● TASK DETAILS: Word for word, write out the entries that follow, omitting all pictures.

● RECORD EXTRACTS:
>>>

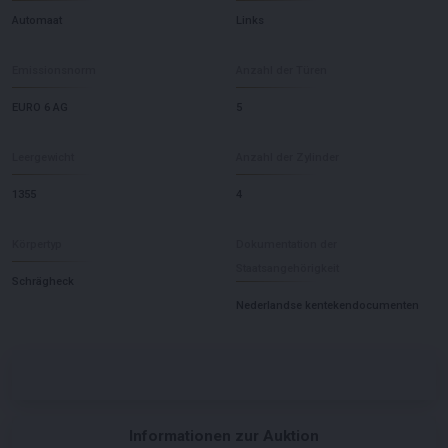
Automaat
Links
Emissionsnorm
Anzahl der Türen
EURO 6 AG
5
Leergewicht
Anzahl der Zylinder
1355
4
Körpertyp
Dokumentation der
Staatsangehörigkeit
Schrägheck
Nederlandse kentekendocumenten
Informationen zur Auktion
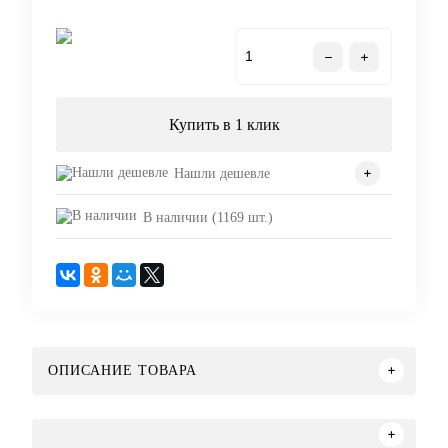
В корзину
Купить в 1 клик
Нашли дешевле
В наличии (1169 шт.)
ОПИСАНИЕ ТОВАРА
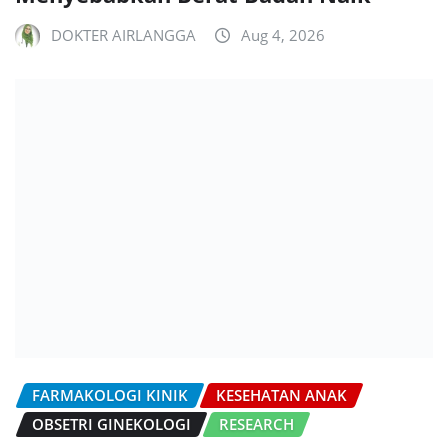
DOKTER AIRLANGGA
Aug 4, 2026
FARMAKOLOGI KINIK
KESEHATAN ANAK
OBSETRI GINEKOLOGI
RESEARCH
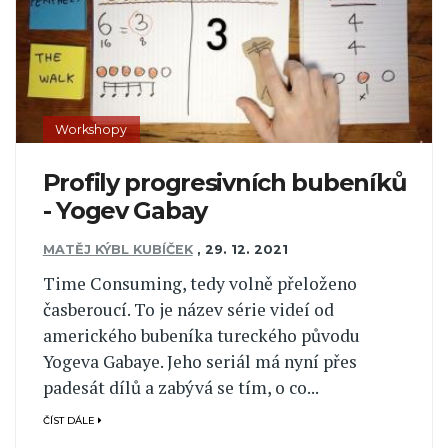
Workshopy
Profily progresivních bubeníků
- Yogev Gabay
MATĚJ KÝBL KUBÍČEK
,
29. 12. 2021
Time Consuming, tedy volně přeloženo
časberoucí. To je název série videí od
amerického bubeníka tureckého původu
Yogeva Gabaye. Jeho seriál má nyní přes
padesát dílů a zabývá se tím, o co...
ČÍST DÁLE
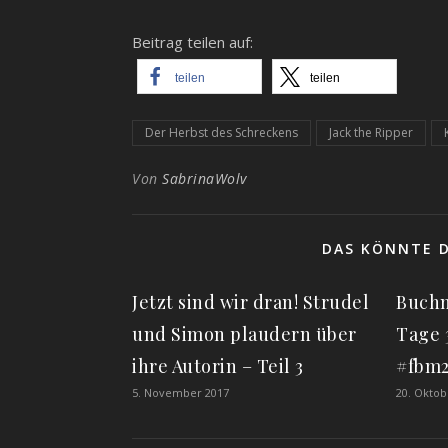
Beitrag teilen auf:
teilen
teilen
Der Herbst des Schreckens
Jack the Ripper
Von
SabrinaWolv
DAS KÖNNTE D
Jetzt sind wir dran! Strudel
Buchm
und Simon plaudern über
Tage 
ihre Autorin – Teil 3
#fbm2
5. November 2017
20. Oktob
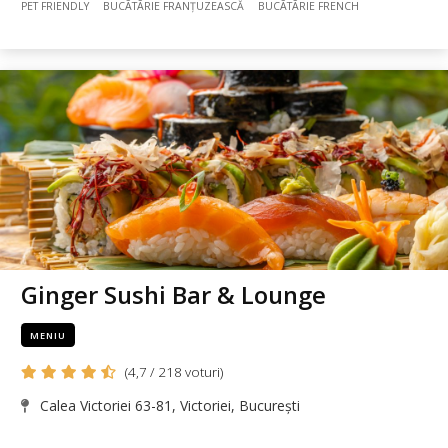
PET FRIENDLY
BUCÃTÃRIE FRANȚUZEASCĂ
BUCÃTÃRIE FRENCH
Ginger Sushi Bar & Lounge
MENIU
(4,7 / 218 voturi)
Calea Victoriei 63-81, Victoriei, București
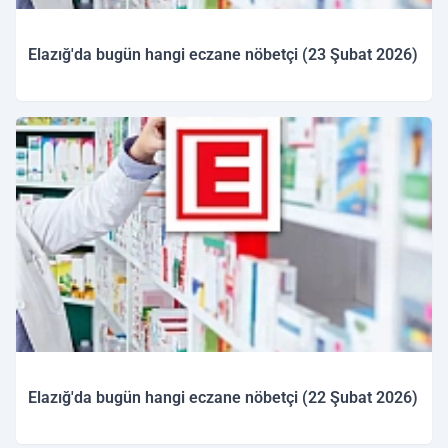
Elazığ'da bugün hangi eczane nöbetçi (23 Şubat 2026)
23.02.2026 09:36
Elazığ'da bugün hangi eczane nöbetçi (22 Şubat 2026)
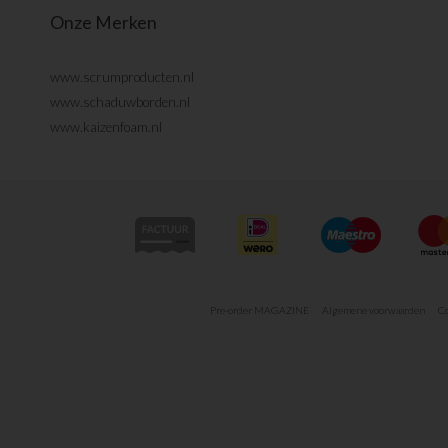
Onze Merken
www.scrumproducten.nl
www.schaduwborden.nl
www.kaizenfoam.nl
Pre-order MAGAZINE
Algemene voorwaarden
Co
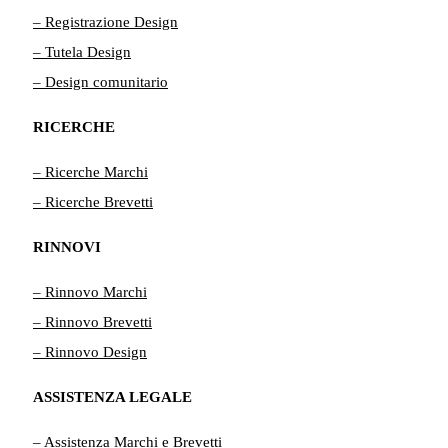
– Registrazione Design
– Tutela Design
– Design comunitario
RICERCHE
– Ricerche Marchi
– Ricerche Brevetti
RINNOVI
– Rinnovo Marchi
– Rinnovo Brevetti
– Rinnovo Design
ASSISTENZA LEGALE
– Assistenza Marchi e Brevetti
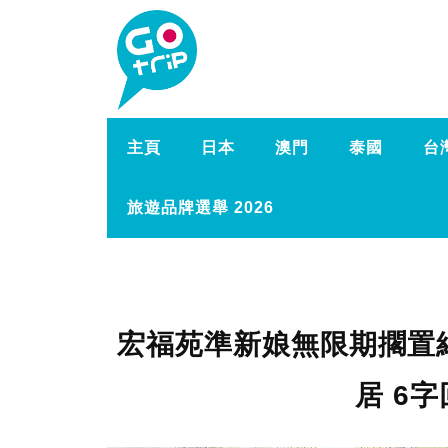
主頁
日本
澳門
泰國
台
旅遊品牌選舉 2026
宏福苑準新娘無限期擱置
居 6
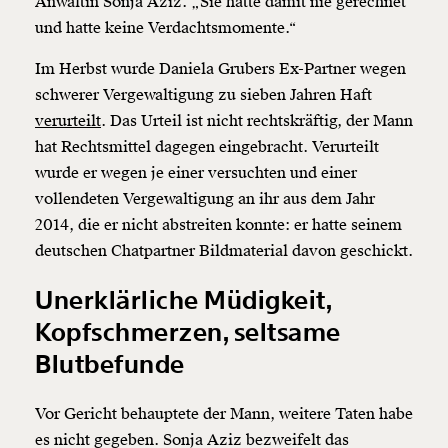
Anwältin Sonja Aziz. „Sie hätte damit nie gerechnet
und hatte keine Verdachtsmomente.“
Im Herbst wurde Daniela Grubers Ex-Partner wegen
schwerer Vergewaltigung zu sieben Jahren Haft
verurteilt
. Das Urteil ist nicht rechtskräftig, der Mann
hat Rechtsmittel dagegen eingebracht. Verurteilt
wurde er wegen je einer versuchten und einer
vollendeten Vergewaltigung an ihr aus dem Jahr
2014, die er nicht abstreiten konnte: er hatte seinem
deutschen Chatpartner Bildmaterial davon geschickt.
Unerklärliche Müdigkeit,
Kopfschmerzen, seltsame
Blutbefunde
Vor Gericht behauptete der Mann, weitere Taten habe
es nicht gegeben. Sonja Aziz bezweifelt das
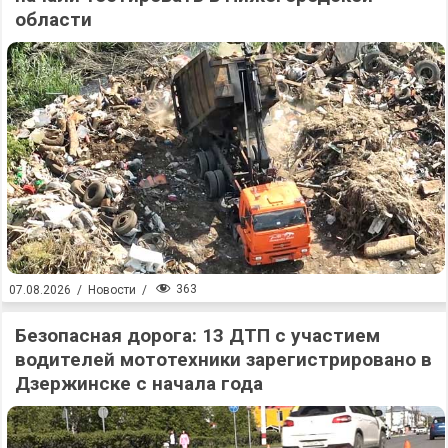
области
363
07.08.2026
/
Новости
/
Безопасная дорога: 13 ДТП с участием
водителей мототехники зарегистрировано в
Дзержинске с начала года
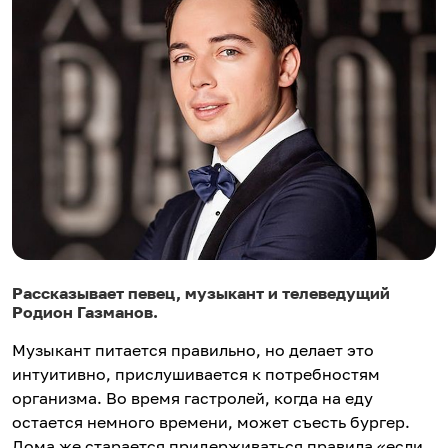
Рассказывает певец, музыкант и телеведущий
Родион Газманов.
Музыкант питается правильно, но делает это
интуитивно, прислушивается к потребностям
организма. Во время гастролей, когда на еду
остается немного времени, может съесть бургер.
Дома же старается придерживаться правила «если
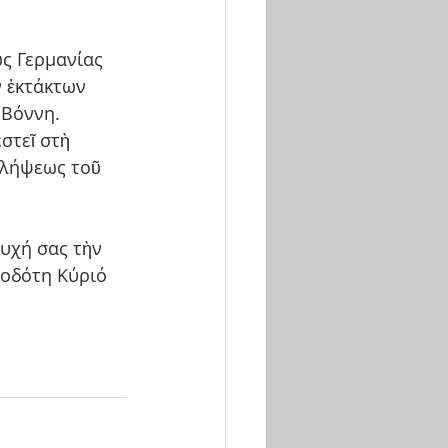
ς Γερμανίας 
 ἐκτάκτων 
 Βόννη.
στεῖ στὴ 
αλήψεως τοῦ 
υχή σας τὴν 
οδότη Κύριό 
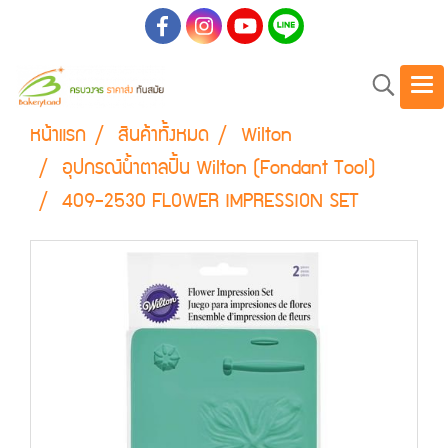
หน้าแรก
สินค้าทั้งหมด
Wilton
อุปกรณ์น้ำตาลปั้น Wilton (Fondant Tool)
409-2530 FLOWER IMPRESSION SET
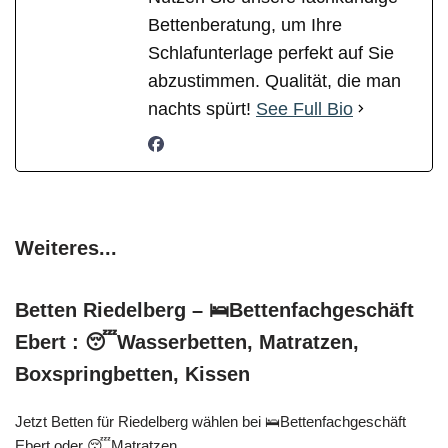
Bettenberatung, um Ihre
Schlafunterlage perfekt auf Sie
abzustimmen. Qualität, die man
nachts spürt!
See Full Bio
Weiteres...
Betten Riedelberg – 🛌Bettenfachgeschäft
Ebert : 😴Wasserbetten, Matratzen,
Boxspringbetten, Kissen
Jetzt Betten für Riedelberg wählen bei 🛌Bettenfachgeschäft
Ebert oder 😴Matratzen,…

<<<

● ANSWER TO THE PROBLEM:
Automaat
Links
Emissionsnorm
Anzahl der Türen
EURO 6 AG
5
Leergewicht
Anzahl der Zylinder
1355
4
Körpertyp
Dokumentation der
Staatsangehörigkeit
Schrägheck
Nederlandse kentekendocumenten
Informationen zur Auktion
В корзину
Купить в 1 клик
Нашли дешевле
В наличии (1169 шт.)
ОПИСАНИЕ ТОВАРА
DOKTER AIRLANGGA
Aug 4, 2026
FARMAKOLOGI KINIK
KESEHATAN ANAK
OBSETRI GINEKOLOGI
RESEARCH
Workshopy
Profily progresivních bubeníků
- Yogev Gabay
MATĚJ KÝBL KUBÍČEK
,
29. 12. 2021
Time Consuming, tedy volně přeloženo
časberoucí. To je název série videí od
amerického bubeníka tureckého původu
Yogeva Gabaye. Jeho seriál má nyní přes
padesát dílů a zabývá se tím, o co...
ČÍST DÁLE
Beitrag teilen auf:
teilen
teilen
Der Herbst des Schreckens
Jack the Ripper
Von
SabrinaWolv
DAS KÖNNTE D
Jetzt sind wir dran! Strudel
Buchm
und Simon plaudern über
Tage 
ihre Autorin – Teil 3
#fbm2
5. November 2017
20. Oktob
PET FRIENDLY
BUCÃTÃRIE FRANȚUZEASCĂ
BUCÃTÃRIE FRENCH
Ginger Sushi Bar & Lounge
MENIU
(4,7 / 218 voturi)
Calea Victoriei 63-81, Victoriei, București
Elazığ'da bugün hangi eczane nöbetçi (23 Şubat 2026)
23.02.2026 09:36
Elazığ'da bugün hangi eczane nöbetçi (22 Şubat 2026)
Onze Merken
www.scrumproducten.nl
www.schaduwborden.nl
www.kaizenfoam.nl
Pre-order MAGAZINE
Algemene voorwaarden
Co
– Registrazione Design
– Tutela Design
– Design comunitario
RICERCHE
– Ricerche Marchi
– Ricerche Brevetti
RINNOVI
– Rinnovo Marchi
– Rinnovo Brevetti
– Rinnovo Design
ASSISTENZA LEGALE
– Assistenza Marchi e Brevetti
主頁
日本
澳門
泰國
台
旅遊品牌選舉 2026
宏福苑準新娘無限期擱置
居 6
Anwältin Sonja Aziz. „Sie hätte damit nie gerechnet
und hatte keine Verdachtsmomente.“
Im Herbst wurde Daniela Grubers Ex-Partner wegen
schwerer Vergewaltigung zu sieben Jahren Haft
verurteilt
. Das Urteil ist nicht rechtskräftig, der Mann
hat Rechtsmittel dagegen eingebracht. Verurteilt
wurde er wegen je einer versuchten und einer
vollendeten Vergewaltigung an ihr aus dem Jahr
2014, die er nicht abstreiten konnte: er hatte seinem
deutschen Chatpartner Bildmaterial davon geschickt.
Unerklärliche Müdigkeit,
Kopfschmerzen, seltsame
Blutbefunde
Vor Gericht behauptete der Mann, weitere Taten habe
es nicht gegeben. Sonja Aziz bezweifelt das
области
363
07.08.2026
/
Новости
/
Безопасная дорога: 13 ДТП с участием
водителей мототехники зарегистрировано в
Дзержинске с начала года
Рассказывает певец, музыкант и телеведущий
Родион Газманов.
Музыкант питается правильно, но делает это
интуитивно, прислушивается к потребностям
организма. Во время гастролей, когда на еду
остается немного времени, может съесть бургер.
Дома же старается придерживаться правила «если
ς Γερμανίας 
 ἐκτάκτων 
 Βόννη.
στεῖ στὴ 
αλήψεως τοῦ 
υχή σας τὴν 
οδότη Κύριό 
หน้าแรก
สินค้าทั้งหมด
Wilton
อุปกรณ์น้ำตาลปั้น Wilton (Fondant Tool)
409-2530 FLOWER IMPRESSION SET
Bettenberatung, um Ihre
Schlafunterlage perfekt auf Sie
abzustimmen. Qualität, die man
nachts spürt!
See Full Bio
Weiteres...
Betten Riedelberg – 🛌Bettenfachgeschäft
Ebert : 😴Wasserbetten, Matratzen,
Boxspringbetten, Kissen
Jetzt Betten für Riedelberg wählen bei 🛌Bettenfachgeschäft
Ebert oder 😴Matratzen,…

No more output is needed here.